Cash Position and Financial Guidance: Cash, cash equivalents, restricted cash, and marketable securities as of March 31, 2024, were $197.8 million, compared to cash, cash equivalents, restricted cash, and marketable securities of $237.0 million as of December 31, 2023. The decrease of $39.2 million was primarily due to operational use of cash.
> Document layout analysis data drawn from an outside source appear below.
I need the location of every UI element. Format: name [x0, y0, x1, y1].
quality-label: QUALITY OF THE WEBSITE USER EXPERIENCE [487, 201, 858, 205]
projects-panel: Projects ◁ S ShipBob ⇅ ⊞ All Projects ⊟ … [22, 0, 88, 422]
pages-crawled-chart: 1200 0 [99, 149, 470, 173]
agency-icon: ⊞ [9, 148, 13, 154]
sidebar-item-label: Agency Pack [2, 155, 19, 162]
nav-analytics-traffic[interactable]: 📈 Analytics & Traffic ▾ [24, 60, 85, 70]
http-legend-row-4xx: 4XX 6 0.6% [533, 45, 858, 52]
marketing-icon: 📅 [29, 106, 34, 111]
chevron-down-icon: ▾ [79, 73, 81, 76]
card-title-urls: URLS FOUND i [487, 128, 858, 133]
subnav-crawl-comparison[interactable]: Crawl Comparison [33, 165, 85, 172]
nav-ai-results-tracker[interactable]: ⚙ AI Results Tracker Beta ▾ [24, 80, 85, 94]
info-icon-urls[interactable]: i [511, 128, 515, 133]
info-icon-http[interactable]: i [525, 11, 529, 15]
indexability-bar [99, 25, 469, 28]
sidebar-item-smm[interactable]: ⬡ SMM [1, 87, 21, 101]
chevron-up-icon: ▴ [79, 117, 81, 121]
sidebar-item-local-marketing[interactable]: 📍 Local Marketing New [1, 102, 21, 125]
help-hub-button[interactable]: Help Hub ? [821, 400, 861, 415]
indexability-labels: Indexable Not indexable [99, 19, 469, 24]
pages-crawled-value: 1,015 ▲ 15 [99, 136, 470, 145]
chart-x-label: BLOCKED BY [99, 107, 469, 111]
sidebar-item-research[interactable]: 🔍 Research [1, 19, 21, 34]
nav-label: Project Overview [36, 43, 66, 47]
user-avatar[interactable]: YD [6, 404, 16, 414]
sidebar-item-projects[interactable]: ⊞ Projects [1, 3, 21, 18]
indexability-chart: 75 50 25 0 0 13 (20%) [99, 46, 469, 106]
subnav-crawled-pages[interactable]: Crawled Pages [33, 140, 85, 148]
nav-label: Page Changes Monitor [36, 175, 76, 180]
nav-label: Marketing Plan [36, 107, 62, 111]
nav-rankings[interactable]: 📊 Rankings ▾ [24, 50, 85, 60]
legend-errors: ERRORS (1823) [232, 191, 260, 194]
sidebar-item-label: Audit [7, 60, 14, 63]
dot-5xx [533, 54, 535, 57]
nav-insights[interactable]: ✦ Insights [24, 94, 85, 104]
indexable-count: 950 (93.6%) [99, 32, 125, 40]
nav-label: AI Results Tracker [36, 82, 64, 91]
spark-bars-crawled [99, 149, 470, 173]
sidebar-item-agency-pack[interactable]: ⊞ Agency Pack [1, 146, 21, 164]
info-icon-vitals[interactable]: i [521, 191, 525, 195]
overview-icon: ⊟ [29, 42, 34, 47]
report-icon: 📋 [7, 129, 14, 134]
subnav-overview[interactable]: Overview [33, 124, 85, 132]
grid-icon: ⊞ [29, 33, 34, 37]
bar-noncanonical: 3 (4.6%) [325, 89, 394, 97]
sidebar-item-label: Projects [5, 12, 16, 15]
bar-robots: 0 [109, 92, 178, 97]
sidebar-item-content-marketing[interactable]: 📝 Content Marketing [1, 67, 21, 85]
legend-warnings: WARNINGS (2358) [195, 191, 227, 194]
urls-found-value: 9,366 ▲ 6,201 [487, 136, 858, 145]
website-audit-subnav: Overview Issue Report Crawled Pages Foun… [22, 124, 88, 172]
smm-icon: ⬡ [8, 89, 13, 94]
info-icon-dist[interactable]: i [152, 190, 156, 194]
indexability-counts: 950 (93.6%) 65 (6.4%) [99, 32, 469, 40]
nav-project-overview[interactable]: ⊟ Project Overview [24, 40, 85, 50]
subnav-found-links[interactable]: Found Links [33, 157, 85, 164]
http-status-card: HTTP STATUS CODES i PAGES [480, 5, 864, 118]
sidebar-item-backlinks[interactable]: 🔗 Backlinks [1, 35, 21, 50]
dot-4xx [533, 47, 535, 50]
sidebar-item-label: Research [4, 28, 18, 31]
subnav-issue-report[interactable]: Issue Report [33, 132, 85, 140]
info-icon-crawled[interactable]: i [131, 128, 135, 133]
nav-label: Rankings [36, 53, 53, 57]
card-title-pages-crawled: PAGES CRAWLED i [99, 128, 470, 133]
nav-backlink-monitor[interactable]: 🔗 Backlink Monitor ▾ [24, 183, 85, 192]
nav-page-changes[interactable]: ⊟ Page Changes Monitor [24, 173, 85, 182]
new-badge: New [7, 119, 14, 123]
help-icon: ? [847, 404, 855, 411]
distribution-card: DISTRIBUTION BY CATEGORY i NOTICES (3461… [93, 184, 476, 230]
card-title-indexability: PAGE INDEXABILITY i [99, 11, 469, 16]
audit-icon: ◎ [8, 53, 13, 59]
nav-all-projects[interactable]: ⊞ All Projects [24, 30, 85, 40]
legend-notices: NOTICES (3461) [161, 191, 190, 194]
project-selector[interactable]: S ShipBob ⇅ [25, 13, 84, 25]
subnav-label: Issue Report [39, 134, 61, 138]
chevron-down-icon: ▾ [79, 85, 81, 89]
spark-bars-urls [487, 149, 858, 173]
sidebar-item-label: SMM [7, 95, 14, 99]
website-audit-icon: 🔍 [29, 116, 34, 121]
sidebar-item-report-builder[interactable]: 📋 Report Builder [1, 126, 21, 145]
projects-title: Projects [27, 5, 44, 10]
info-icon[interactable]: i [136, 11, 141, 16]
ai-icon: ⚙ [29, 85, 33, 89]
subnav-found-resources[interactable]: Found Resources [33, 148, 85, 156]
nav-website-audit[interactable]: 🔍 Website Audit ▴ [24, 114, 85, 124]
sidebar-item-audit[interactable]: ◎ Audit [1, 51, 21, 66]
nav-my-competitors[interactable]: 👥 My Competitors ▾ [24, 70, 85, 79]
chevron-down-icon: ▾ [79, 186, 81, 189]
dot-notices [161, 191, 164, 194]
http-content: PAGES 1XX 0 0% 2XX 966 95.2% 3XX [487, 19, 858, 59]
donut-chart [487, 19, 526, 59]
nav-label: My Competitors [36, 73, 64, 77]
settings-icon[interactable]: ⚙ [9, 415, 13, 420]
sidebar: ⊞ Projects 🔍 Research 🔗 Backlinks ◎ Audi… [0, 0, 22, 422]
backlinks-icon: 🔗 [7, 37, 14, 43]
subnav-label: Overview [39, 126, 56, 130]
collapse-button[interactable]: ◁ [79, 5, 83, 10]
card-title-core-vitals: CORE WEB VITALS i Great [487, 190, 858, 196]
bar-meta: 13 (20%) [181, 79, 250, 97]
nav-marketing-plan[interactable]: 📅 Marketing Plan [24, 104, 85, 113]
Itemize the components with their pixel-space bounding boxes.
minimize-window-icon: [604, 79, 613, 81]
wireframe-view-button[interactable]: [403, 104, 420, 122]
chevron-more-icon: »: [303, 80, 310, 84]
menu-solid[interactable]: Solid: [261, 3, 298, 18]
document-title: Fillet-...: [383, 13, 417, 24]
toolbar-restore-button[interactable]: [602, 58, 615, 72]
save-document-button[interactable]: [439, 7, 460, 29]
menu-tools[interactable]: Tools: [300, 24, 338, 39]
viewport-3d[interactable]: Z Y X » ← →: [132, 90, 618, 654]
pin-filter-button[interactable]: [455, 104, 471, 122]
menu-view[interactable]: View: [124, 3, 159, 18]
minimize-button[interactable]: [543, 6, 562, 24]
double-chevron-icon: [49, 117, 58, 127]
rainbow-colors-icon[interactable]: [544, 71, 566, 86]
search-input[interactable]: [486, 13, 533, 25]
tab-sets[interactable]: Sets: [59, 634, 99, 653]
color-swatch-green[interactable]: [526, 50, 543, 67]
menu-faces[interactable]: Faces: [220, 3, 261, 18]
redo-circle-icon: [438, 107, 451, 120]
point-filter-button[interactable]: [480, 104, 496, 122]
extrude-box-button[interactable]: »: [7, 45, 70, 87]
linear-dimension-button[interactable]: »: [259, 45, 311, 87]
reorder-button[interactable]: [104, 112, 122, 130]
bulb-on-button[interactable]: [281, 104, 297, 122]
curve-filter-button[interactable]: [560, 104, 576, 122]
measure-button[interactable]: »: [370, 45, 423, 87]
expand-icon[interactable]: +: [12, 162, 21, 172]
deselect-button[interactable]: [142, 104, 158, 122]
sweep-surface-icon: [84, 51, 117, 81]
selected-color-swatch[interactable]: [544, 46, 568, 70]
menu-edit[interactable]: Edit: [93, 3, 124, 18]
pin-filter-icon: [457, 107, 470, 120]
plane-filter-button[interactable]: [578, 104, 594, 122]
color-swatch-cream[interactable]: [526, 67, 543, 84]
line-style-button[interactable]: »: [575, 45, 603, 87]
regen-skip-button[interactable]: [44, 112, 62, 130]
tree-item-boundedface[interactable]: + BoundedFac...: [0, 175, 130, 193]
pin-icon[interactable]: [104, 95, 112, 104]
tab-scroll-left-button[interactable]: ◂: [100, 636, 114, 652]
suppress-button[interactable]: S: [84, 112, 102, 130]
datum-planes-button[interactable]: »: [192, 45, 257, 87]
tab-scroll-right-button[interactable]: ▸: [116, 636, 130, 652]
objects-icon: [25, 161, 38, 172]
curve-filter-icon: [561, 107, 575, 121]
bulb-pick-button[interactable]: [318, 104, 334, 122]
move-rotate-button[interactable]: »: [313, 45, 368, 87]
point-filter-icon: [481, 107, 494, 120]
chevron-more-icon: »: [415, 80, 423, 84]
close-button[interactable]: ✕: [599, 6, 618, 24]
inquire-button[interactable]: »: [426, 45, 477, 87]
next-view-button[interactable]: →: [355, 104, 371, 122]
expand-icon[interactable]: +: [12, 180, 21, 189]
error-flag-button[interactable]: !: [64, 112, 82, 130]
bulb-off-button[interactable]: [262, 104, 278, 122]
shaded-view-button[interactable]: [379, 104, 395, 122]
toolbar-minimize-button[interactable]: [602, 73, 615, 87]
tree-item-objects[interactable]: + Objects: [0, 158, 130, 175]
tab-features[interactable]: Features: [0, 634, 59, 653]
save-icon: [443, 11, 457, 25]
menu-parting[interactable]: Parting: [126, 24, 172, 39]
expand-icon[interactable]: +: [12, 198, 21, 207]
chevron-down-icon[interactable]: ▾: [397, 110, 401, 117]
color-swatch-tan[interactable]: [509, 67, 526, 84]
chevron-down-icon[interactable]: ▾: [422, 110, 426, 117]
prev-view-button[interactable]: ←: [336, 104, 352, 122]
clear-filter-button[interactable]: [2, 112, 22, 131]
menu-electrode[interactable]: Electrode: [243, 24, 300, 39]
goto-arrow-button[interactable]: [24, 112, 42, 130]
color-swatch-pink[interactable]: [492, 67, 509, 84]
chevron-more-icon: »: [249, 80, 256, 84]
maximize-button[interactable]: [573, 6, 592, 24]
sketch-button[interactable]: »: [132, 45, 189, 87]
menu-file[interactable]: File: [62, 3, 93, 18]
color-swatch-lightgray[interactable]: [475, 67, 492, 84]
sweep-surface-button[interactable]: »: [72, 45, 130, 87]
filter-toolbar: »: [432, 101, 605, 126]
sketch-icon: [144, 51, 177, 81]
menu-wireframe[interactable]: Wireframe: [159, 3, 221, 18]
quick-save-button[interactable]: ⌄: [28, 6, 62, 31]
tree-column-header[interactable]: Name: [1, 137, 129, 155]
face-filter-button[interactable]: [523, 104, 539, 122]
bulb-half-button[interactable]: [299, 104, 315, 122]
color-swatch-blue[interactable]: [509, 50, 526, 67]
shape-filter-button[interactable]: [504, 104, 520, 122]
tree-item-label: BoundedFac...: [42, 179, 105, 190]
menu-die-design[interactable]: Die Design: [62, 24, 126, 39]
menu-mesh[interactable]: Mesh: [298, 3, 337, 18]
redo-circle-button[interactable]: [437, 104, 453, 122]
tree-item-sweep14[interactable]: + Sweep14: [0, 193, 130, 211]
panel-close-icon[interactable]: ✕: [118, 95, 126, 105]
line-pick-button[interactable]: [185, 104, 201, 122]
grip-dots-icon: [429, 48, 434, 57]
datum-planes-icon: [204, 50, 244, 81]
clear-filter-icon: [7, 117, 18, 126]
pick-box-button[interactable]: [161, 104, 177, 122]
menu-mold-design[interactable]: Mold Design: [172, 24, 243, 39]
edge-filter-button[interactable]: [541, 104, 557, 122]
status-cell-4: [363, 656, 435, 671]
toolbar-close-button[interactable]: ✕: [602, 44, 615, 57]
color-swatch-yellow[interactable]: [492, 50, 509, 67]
The Company expects its cash and cash equivalents to be sufficient to fund planned operations and capital expenditures into the first half of 2026.

About MRT-2359

MRT-2359 is a potent, highly selective, and orally bioavailable investigational molecular glue degrader (MGD) that induces the interaction between the E3 ubiquitin ligase component cereblon and the translation termination factor GSPT1, leading to the targeted degradation of GSPT1 protein. The MYC transcription factors (c‑MYC, L-MYC and N-MYC) are well-established drivers of human cancers that maintain high levels of protein translation, which is critical for uncontrolled cell proliferation and tumor growth. Preclinical studies have shown this addiction to MYC-induced protein translation creates a dependency on GSPT1. By inducing degradation of GSPT1, MRT-2359 is designed to exploit this vulnerability, disrupting the protein synthesis machinery, leading to anti-tumor activity in MYC-driven tumors.

About MRT-6160

MRT-6160 is a potent, highly selective, and orally bioavailable investigational molecular glue degrader of VAV1, which in our in vitro studies has shown deep degradation of its target with no detectable effects on other proteins. VAV1, a Rho-family guanine nucleotide exchange factor, is a key signaling protein downstream of both the T- and B-cell receptors. VAV1 expression is restricted to blood and immune cells, including T and B cells. Preclinical studies have shown that targeted degradation of VAV1 protein via an MGD modulates both T- and B-cell receptor-mediated activity. This modulation is evident both in vitro and in vivo, demonstrated by a significant decrease in cytokine secretion, proteins vital for maintaining autoimmune diseases. Moreover, VAV1-directed MGDs have shown promising activity in preclinical models of autoimmune diseases and thus have the potential to provide therapeutic benefits in multiple systemic and neurological autoimmune indications, such as multiple sclerosis, rheumatoid arthritis, inflammatory bowel disease, and dermatological disorders. Preclinical studies have demonstrated that MRT-6160 can inhibit disease progression in in vivo autoimmunity models.

About MRT-8102

MRT-8102 is a potent, highly selective, and orally bioavailable investigational molecular glue degrader (MGD) that targets NEK7 for the treatment of inflammatory diseases driven by IL-1β and the NLRP3 inflammasome. NEK7 has been shown to be required for NLRP3 inflammasome assembly, activation and IL-1β release both in vitro and in vivo. Aberrant NLRP3 inflammasome activation and the subsequent release of active IL-1β and interleukin-18 (IL-18) has been implicated in multiple inflammatory disorders, including gout, cardiovascular disease, neurologic disorders including Parkinson’s disease and Alzheimer’s disease, ocular disease, diabetes, obesity, and liver disease. In a non-human primate model, MRT-8102 was shown to potently, selectively, and durably degrade NEK7, and resulted in near-complete reductions of IL-1β models following ex vivo stimulation of whole blood. MRT-8102 has shown a favorable profile in non-GLP toxicology studies.